Le Pendjab et l’Haryana ont une prévalence élevée de TA et de diabète, mais une faible sensibilisation et un faible contrôle | Nouvelles de Chandigarh

CHANDIGARH : Le Pendjab et l’Haryana sont connus pour avoir une forte prévalence d’hypertension et de diabète, mais les adultes de ces deux États ont de faibles taux de sensibilisation, de traitement et de contrôle, ce qui soulève des questions sur l’efficacité avec laquelle les programmes nationaux existants sur les maladies non transmissibles (MNT) sont mis en œuvre dans ces deux États.
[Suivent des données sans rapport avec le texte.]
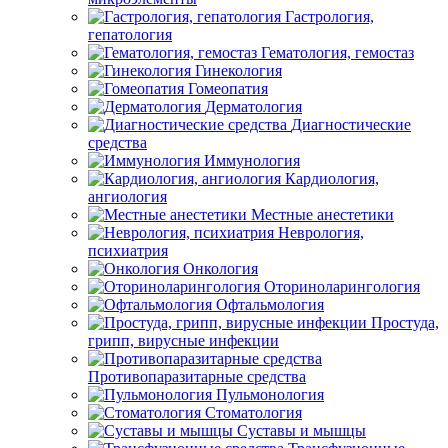
Гастрология,
гепатология
Гематология, гемостаз
Гинекология
Гомеопатия
Дерматология
Диагностические
средства
Иммунология
Кардиология,
ангиология
Местные анестетики
Неврология,
психиатрия
Онкология
Оториноларингология
Офтальмология
Простуда,
грипп, вирусные инфекции
Противопаразитарные средства
Пульмонология
Стоматология
Суставы и мышцы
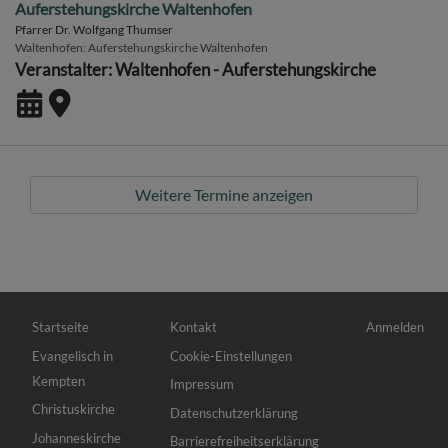
Auferstehungskirche Waltenhofen
Pfarrer Dr. Wolfgang Thumser
Waltenhofen
Auferstehungskirche Waltenhofen
Veranstalter: Waltenhofen - Auferstehungskirche
Weitere Termine anzeigen
Hauptnavigation
Fußbereichsmenü
Benutzermen
Startseite
Kontakt
Anmelden
Evangelisch in
Cookie-Einstellungen
Kempten
Impressum
Christuskirche
Datenschutzerklärung
Johanneskirche
Barrierefreiheitserklärung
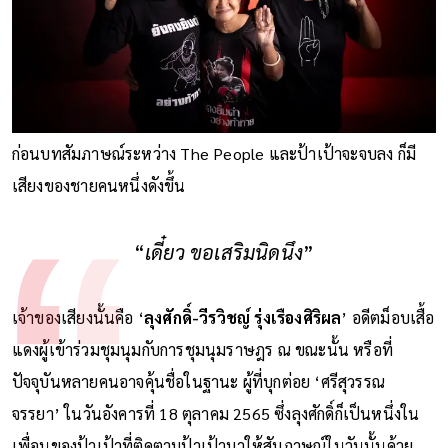
ก่อนบทสัมภาษณ์ระหว่าง The People และป้าเป้าจะจบลง ก็มี
เสียงของชายคนหนึ่งดังขึ้น
“
เดี๋ยว ขอเสริมนิดนึง
”
เจ้าของเสียงนั้นคือ ‘
ลุงศักดิ์-วีรวิชญ์ รุ่งเรืองศิริผล
’ อดีตม็อบเสื้อ
แดงผู้เข้าร่วมชุมนุมกับการชุมนุมราษฎร ณ ขณะนั้น หรือที่
ปัจจุบันหลายคนอาจคุ้นชื่อในฐานะ ผู้ที่บุกต่อย ‘ศรีสุวรรณ
จรรยา’ ในวันอังคารที่ 18 ตุลาคม 2565 ซึ่งลุงศักดิ์ก็เป็นหนึ่งใน
เพื่อนของป้าเป้าที่ติดตามป้าเป้ามาให้สัมภาษณ์ในวันนั้นด้วย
Ces problèmes ont été signalés dans une étude réalisée par le département de médecine communautaire et l’école de santé publique, Post Graduate Institute of Medical Education and Research, Chandigarh, dans laquelle le taux de diabète dans ces deux États s’est avéré plus élevé que le taux mondial. moyenne de 9 % et une hypertension signalée supérieure à la moyenne nationale de 29,8 %.

Étant donné que le diagnostic et le contrôle précoces de ces deux maladies non transmissibles les plus courantes peuvent réduire la mortalité prématurée et l’invalidité, les experts ont appelé à des interventions axées sur l’accès au traitement et à un suivi régulier pour un meilleur contrôle.
Jusqu’à 5 127 personnes du Pendjab et 5 078 de l’Haryana dans la tranche d’âge des 18 à 69 ans ont été incluses dans l’étude.
La prévalence de l’hypertension s’est avérée être de 40,1 % et 26,2 % au Pendjab et à l’Haryana, respectivement. Les chercheurs ont constaté que 48,3% des hypertendus du Pendjab étaient au courant de leur état, dont 30,9% suivaient un traitement alors que dans 18,3% des cas seulement, la maladie était contrôlée.
De même, à Haryana, 33,4% des participants étaient au courant de leur état et 26,3% cherchaient un traitement alors que seulement 12% des cas étaient contrôlés. La prévalence du diabète était de 14,3 % au Pendjab et de 15,1 % dans l’Haryana. Au Pendjab, 34,2 % des diabétiques étaient au courant de leur état, dont 28,2 % étaient sous traitement. Seulement dans 14,2% des cas, la condition était sous contrôle.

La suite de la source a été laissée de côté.